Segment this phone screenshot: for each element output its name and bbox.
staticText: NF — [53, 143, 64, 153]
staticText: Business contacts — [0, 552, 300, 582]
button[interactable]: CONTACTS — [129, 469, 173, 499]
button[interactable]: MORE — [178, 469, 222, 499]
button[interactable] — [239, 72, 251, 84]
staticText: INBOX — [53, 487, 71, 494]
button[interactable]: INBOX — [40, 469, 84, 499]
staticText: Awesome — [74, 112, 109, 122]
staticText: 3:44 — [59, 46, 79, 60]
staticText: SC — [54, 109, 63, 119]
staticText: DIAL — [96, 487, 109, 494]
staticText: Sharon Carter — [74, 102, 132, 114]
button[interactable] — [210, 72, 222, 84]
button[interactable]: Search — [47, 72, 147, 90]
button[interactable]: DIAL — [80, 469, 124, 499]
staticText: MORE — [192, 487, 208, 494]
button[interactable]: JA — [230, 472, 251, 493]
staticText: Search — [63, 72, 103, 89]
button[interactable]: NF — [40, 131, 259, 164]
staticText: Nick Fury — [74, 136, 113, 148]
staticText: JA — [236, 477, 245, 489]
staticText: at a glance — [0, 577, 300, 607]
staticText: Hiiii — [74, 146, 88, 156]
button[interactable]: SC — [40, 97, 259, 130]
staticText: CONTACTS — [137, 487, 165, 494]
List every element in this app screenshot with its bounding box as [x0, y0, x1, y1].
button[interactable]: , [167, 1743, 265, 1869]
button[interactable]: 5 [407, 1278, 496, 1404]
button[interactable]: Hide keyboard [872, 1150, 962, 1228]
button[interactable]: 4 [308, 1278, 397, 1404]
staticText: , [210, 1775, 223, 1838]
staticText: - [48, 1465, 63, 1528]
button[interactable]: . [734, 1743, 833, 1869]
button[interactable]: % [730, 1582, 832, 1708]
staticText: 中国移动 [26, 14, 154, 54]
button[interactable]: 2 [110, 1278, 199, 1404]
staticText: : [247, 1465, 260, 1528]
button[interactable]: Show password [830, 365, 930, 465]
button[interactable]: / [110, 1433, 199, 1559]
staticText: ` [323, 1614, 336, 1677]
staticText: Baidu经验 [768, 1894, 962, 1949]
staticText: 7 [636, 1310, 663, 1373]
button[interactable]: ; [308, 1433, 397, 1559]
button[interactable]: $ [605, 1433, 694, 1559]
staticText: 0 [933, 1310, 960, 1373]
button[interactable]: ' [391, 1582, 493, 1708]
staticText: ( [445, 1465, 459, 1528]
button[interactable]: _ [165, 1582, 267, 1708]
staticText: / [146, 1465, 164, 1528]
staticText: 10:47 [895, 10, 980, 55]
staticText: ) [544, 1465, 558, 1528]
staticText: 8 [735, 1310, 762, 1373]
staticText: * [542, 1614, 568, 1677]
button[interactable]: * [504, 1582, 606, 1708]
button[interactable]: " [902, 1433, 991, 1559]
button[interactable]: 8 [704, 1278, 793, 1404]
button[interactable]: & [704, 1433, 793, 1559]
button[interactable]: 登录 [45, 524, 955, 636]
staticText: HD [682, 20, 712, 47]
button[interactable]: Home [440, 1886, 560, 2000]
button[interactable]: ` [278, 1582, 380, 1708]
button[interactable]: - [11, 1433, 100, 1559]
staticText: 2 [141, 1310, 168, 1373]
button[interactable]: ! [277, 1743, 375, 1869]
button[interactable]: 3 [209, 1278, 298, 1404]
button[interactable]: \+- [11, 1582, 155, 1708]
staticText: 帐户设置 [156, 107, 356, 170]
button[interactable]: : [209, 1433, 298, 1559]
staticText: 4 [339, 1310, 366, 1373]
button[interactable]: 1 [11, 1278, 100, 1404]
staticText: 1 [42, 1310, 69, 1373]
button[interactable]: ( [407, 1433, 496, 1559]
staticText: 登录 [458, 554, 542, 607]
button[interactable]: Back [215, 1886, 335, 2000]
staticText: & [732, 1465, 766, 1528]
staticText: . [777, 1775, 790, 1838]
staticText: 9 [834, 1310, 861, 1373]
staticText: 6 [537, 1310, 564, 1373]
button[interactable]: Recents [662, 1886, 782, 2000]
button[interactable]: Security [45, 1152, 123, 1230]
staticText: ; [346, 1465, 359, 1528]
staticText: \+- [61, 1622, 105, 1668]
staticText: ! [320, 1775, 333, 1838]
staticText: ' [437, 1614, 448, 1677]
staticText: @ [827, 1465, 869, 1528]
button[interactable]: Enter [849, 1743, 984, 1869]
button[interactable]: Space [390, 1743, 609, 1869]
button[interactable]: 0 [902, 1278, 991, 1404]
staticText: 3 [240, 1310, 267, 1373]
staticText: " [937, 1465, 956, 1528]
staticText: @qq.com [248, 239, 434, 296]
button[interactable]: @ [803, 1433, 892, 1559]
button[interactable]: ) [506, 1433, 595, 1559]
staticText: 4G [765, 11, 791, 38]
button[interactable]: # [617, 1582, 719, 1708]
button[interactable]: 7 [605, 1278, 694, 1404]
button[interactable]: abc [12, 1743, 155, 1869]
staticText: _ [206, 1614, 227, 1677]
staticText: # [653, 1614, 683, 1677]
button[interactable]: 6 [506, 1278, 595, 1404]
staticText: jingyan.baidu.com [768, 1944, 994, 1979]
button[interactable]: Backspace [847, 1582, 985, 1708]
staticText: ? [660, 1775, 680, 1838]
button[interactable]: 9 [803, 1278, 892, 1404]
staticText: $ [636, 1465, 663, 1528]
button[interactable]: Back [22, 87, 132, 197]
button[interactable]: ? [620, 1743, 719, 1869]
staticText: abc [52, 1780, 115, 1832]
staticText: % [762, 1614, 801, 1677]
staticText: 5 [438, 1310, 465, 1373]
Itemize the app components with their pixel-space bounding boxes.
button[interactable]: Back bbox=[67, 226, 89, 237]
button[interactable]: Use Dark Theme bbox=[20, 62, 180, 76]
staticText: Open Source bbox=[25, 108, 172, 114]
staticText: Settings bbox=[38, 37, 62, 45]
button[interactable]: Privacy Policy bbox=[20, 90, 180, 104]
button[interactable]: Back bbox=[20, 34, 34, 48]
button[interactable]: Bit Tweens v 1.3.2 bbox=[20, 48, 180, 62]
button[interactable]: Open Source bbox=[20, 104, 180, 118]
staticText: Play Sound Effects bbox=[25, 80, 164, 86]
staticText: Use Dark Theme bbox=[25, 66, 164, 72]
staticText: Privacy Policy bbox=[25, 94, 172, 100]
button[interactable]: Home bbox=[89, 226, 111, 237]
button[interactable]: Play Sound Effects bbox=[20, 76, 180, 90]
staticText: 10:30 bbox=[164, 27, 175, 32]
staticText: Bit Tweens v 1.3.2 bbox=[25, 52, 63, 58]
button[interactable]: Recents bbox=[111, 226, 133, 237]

■ **EXERCISE DESCRIPTION**: Starting with the line that contains "Itemize the app", output every line through the end of the listing above, unchanged.

■ **SOLUTION BELOW**:
Itemize the app components with their pixel-space bounding boxes.
button[interactable]: Back bbox=[67, 226, 89, 237]
button[interactable]: Use Dark Theme bbox=[20, 62, 180, 76]
staticText: Open Source bbox=[25, 108, 172, 114]
staticText: Settings bbox=[38, 37, 62, 45]
button[interactable]: Privacy Policy bbox=[20, 90, 180, 104]
button[interactable]: Back bbox=[20, 34, 34, 48]
button[interactable]: Bit Tweens v 1.3.2 bbox=[20, 48, 180, 62]
button[interactable]: Open Source bbox=[20, 104, 180, 118]
staticText: Play Sound Effects bbox=[25, 80, 164, 86]
staticText: Use Dark Theme bbox=[25, 66, 164, 72]
staticText: Privacy Policy bbox=[25, 94, 172, 100]
button[interactable]: Home bbox=[89, 226, 111, 237]
button[interactable]: Play Sound Effects bbox=[20, 76, 180, 90]
staticText: 10:30 bbox=[164, 27, 175, 32]
staticText: Bit Tweens v 1.3.2 bbox=[25, 52, 63, 58]
button[interactable]: Recents bbox=[111, 226, 133, 237]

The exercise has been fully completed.